Dairy co-operative Murray Goulburn has announced falling sales and a net loss in its fiscal 2016/17 year-end results.
The company, based in Australia, recorded revenue of AUD 2.49 billion ($1.9 billion) – down 10%, which it said is due to a decline in fluid milk sales.
It made a net loss of AUD 370.8 million ($283.5 million), compared to a profit of $39.8 million in 2016.
Murray Goulburn chief executive officer Ari Mervis said: “The financial year that just ended was a difficult year and this has been reflected in our results. This was off the back of an approximately 22% reduction in milk intake to 2.7 billion litres.”
The company’s Devondale milk brand also see a decline with revenue of AUD 502 million ($396 million), down 14% primarily due to lower adult milk powder sales.
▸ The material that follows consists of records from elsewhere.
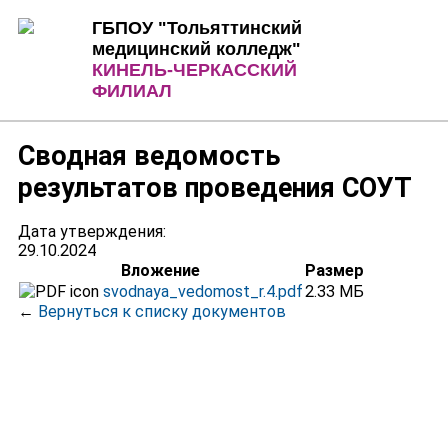
Jump to Content
Jump to Navigation
ГБПОУ "Тольяттинский
медицинский колледж"
КИНЕЛЬ-ЧЕРКАССКИЙ
ФИЛИАЛ
Сводная ведомость
результатов проведения СОУТ
Дата утверждения:
29.10.2024
Вложение
Размер
svodnaya_vedomost_r.4.pdf
2.33 МБ
←
Вернуться к списку документов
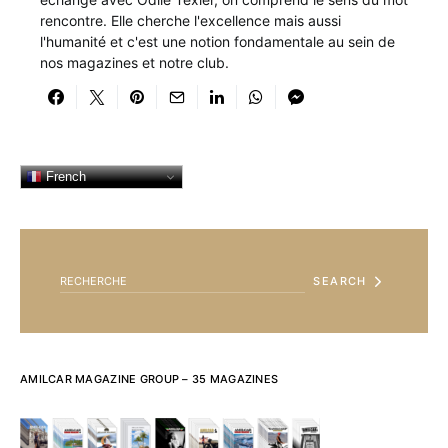
rencontre. Elle cherche l'excellence mais aussi
l'humanité et c'est une notion fondamentale au sein de
nos magazines et notre club.
French
SEARCH FOR:
SEARCH
AMILCAR MAGAZINE GROUP – 35 MAGAZINES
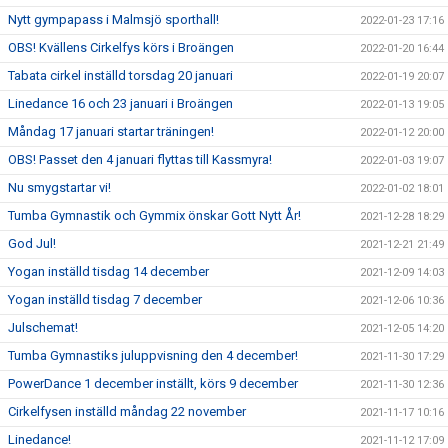
Nytt gympapass i Malmsjö sporthall!
2022-01-23 17:16
OBS! Kvällens Cirkelfys körs i Broängen
2022-01-20 16:44
Tabata cirkel inställd torsdag 20 januari
2022-01-19 20:07
Linedance 16 och 23 januari i Broängen
2022-01-13 19:05
Måndag 17 januari startar träningen!
2022-01-12 20:00
OBS! Passet den 4 januari flyttas till Kassmyra!
2022-01-03 19:07
Nu smygstartar vi!
2022-01-02 18:01
Tumba Gymnastik och Gymmix önskar Gott Nytt År!
2021-12-28 18:29
God Jul!
2021-12-21 21:49
Yogan inställd tisdag 14 december
2021-12-09 14:03
Yogan inställd tisdag 7 december
2021-12-06 10:36
Julschemat!
2021-12-05 14:20
Tumba Gymnastiks juluppvisning den 4 december!
2021-11-30 17:29
PowerDance 1 december inställt, körs 9 december
2021-11-30 12:36
Cirkelfysen inställd måndag 22 november
2021-11-17 10:16
Linedance!
2021-11-12 17:09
Similarly its nutritionals arm of the business saw revenue down 34.6% to AUD 135 million ($107 million).
To counteract the decline in revenue, the company has introduced cost-cutting measures including the removal of the milk supplier support package, which saw a number of dairy farmers cut ties with the cooperative.
Murray Goulburn management has admitted that its received proposals from potential buyers of either the entire co-operative or parts of it.
In the aftermath of these results, Murray Goulburn has also shelved plans to partner with US infant producer Mead Johnson on a proposed $300 million plan to build a production facility in China.